# [AIM OF THE EXERCISE]
Please print each entry below exactly as it stands, but without any pictures.

INPUT Block Start

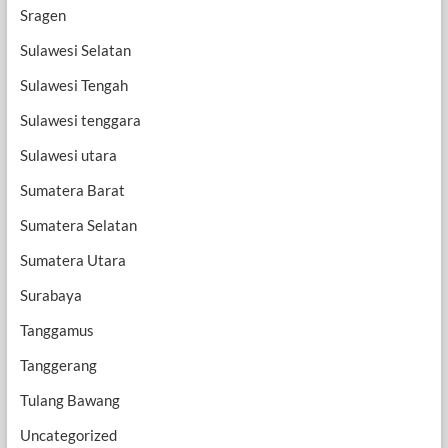
Sragen
Sulawesi Selatan
Sulawesi Tengah
Sulawesi tenggara
Sulawesi utara
Sumatera Barat
Sumatera Selatan
Sumatera Utara
Surabaya
Tanggamus
Tanggerang
Tulang Bawang
Uncategorized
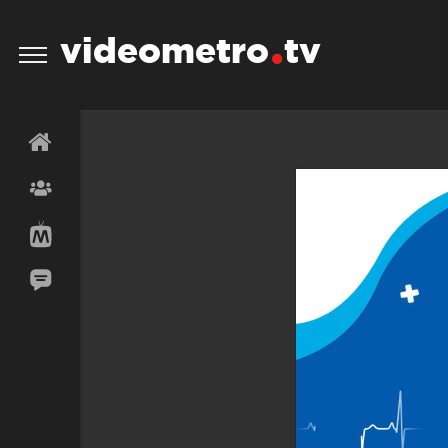
videometro
tv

INPUT Block End

# [WRITTEN RESPONSE]
Sragen
Sulawesi Selatan
Sulawesi Tengah
Sulawesi tenggara
Sulawesi utara
Sumatera Barat
Sumatera Selatan
Sumatera Utara
Surabaya
Tanggamus
Tanggerang
Tulang Bawang
Uncategorized
videometro
tv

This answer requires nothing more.